Basic Devilled Eggs
24 Servings
prep. time 15 min.
cook time 0 min.
Nutrients
per Serving
Calories
46
Fat
3 g
Saturated Fat
1 g
Trans Fat
0 g
Sodium
84 mg
Carbohydrate
1 g
Fibre
0 g
Sugars
0 g
Protein
3 g
Ingredients
12
12
hard-cooked eggs, peeled
1/4 cup
50 mL
light mayonnaise or salad dressing
2 tsp
10 mL
Dijon mustard
1/4 tsp
1 mL
salt
1/4 tsp
1 mL
pepper
Pinch
Pinch
paprika (optional)
Method
- Cut eggs in half lengthwise.

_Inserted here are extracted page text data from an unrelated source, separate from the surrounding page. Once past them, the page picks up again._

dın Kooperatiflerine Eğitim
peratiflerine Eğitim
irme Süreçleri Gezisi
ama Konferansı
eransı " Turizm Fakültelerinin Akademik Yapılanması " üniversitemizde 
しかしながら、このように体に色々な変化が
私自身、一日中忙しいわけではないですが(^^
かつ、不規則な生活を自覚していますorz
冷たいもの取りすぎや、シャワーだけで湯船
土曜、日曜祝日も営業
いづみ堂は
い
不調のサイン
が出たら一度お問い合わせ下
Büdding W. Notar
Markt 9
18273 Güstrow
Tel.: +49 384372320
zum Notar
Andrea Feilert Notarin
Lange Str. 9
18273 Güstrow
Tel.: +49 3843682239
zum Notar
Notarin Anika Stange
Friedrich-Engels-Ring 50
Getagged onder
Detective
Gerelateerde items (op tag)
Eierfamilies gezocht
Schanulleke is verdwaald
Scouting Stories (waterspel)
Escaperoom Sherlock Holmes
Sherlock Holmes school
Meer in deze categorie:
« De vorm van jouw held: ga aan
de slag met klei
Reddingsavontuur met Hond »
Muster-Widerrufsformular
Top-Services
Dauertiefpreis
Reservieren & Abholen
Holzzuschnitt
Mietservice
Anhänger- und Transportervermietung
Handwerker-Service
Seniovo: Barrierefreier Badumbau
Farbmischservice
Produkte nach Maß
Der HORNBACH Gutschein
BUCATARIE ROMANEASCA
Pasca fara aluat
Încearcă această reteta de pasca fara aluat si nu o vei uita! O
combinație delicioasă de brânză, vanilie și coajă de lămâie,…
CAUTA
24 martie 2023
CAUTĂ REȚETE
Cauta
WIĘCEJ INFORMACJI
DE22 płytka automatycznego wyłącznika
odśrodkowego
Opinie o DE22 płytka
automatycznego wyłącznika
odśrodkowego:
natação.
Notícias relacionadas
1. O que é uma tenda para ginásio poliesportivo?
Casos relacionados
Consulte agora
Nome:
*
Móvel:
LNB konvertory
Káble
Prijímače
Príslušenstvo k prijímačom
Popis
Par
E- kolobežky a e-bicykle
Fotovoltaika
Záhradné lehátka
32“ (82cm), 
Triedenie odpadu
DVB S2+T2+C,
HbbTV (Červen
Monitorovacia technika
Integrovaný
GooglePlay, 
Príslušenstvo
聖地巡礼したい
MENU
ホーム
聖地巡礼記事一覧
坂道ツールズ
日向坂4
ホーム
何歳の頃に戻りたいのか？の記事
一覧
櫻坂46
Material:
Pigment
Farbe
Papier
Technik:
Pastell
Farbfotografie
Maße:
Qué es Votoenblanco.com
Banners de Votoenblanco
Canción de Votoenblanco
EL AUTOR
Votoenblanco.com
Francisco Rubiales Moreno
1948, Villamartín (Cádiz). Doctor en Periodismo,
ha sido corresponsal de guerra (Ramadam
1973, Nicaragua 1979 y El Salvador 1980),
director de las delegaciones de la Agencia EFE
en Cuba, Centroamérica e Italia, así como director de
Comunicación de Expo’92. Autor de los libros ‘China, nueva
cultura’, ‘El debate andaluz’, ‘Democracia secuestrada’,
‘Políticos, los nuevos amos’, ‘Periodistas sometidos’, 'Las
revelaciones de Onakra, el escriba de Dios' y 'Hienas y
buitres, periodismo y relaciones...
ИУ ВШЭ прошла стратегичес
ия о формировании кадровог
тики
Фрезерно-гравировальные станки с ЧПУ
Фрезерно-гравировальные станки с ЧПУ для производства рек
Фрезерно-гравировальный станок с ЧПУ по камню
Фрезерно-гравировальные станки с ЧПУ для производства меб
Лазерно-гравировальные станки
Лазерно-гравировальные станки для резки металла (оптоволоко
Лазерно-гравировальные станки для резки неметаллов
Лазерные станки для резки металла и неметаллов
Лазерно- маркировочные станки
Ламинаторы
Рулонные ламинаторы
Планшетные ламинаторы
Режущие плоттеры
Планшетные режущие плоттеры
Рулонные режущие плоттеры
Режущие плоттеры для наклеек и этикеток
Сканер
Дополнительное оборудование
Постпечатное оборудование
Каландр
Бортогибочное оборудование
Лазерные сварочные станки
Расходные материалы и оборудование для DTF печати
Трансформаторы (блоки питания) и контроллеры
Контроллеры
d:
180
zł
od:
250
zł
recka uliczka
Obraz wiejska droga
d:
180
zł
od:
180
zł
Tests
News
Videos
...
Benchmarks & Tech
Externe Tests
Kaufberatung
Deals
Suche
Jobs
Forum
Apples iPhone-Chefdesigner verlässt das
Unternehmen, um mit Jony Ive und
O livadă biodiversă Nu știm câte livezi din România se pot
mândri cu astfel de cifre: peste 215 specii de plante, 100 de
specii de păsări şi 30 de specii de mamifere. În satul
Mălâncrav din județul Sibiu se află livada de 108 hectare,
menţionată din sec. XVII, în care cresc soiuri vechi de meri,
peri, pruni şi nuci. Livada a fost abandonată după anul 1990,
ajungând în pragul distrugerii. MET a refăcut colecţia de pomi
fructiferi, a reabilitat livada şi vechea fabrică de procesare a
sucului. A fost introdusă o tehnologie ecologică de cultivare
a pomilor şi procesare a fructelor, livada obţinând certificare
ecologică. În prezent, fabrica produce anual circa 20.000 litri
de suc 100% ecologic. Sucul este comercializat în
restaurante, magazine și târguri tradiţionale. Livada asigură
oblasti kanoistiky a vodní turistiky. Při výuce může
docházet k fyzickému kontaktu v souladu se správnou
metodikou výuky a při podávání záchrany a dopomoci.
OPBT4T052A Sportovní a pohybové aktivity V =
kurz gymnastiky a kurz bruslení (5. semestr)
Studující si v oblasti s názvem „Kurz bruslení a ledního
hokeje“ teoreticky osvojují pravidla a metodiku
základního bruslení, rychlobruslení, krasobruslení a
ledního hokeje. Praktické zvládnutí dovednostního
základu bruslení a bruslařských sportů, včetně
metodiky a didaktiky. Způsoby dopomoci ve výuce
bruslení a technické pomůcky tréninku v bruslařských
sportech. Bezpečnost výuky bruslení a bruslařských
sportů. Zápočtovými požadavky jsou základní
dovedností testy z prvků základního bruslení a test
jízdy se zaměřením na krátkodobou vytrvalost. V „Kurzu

Remove yolks and place in medium bowl; set egg whites aside. Mash yolks with fork; stir in mayonnaise, mustard, salt and pepper. Spoon or pipe yolk mixture into egg white halves. Sprinkle paprika over top, if desired. Serve immediately or cover and store in refrigerator. Serve within two days.
Notes
To take devilled eggs to a picnic, put cooked egg white halves in a plastic container and the devilled yolk filling in a plastic bag. Place both in the cooler. When it's time to serve, cut off one corner of the plastic bag and pipe filling into the egg white halves.